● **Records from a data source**
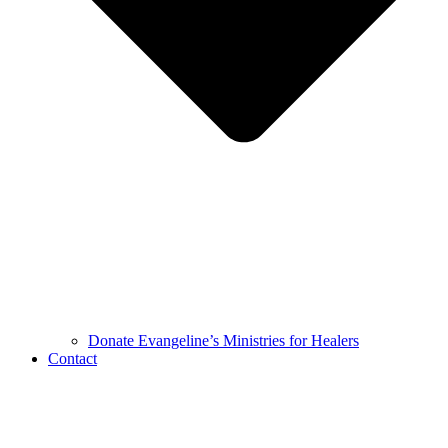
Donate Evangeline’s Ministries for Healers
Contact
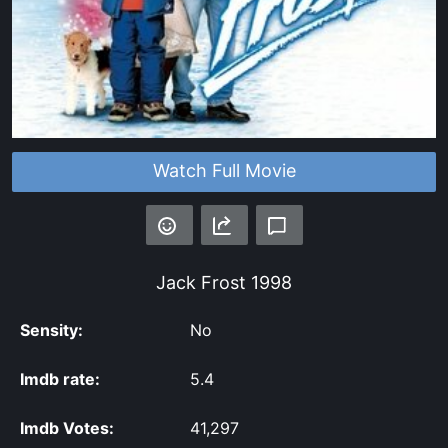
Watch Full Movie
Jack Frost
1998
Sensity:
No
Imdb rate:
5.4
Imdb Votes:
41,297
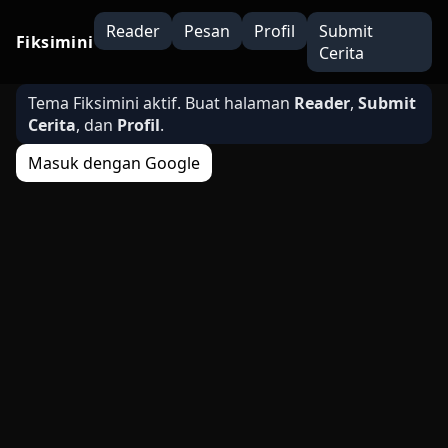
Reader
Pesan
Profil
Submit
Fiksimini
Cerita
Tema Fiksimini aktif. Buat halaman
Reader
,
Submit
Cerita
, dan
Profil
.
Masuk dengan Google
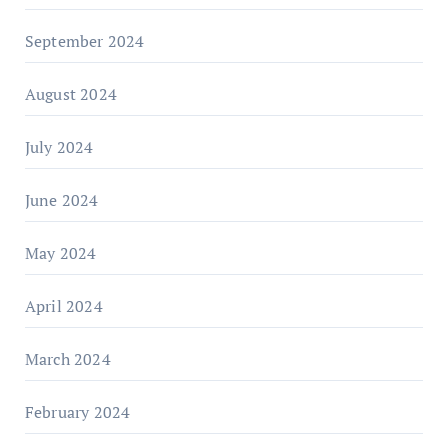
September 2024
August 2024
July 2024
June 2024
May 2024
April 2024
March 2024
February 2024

--

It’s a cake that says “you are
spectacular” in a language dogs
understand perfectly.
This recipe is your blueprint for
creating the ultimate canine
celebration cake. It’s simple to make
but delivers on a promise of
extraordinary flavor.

==

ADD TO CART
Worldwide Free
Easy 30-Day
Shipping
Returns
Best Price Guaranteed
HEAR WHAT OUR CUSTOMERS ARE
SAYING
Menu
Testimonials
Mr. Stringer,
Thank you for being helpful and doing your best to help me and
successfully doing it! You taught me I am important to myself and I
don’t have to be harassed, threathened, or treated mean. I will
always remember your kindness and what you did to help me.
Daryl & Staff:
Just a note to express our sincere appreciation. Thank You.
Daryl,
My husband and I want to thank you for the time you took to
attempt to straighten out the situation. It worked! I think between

● **ABOUT THIS TASK**
Search the data for "help" and list every line in which it occurs.

● **ANSWER SPACE**
Thank you for being helpful and doing your best to help me and
always remember your kindness and what you did to help me.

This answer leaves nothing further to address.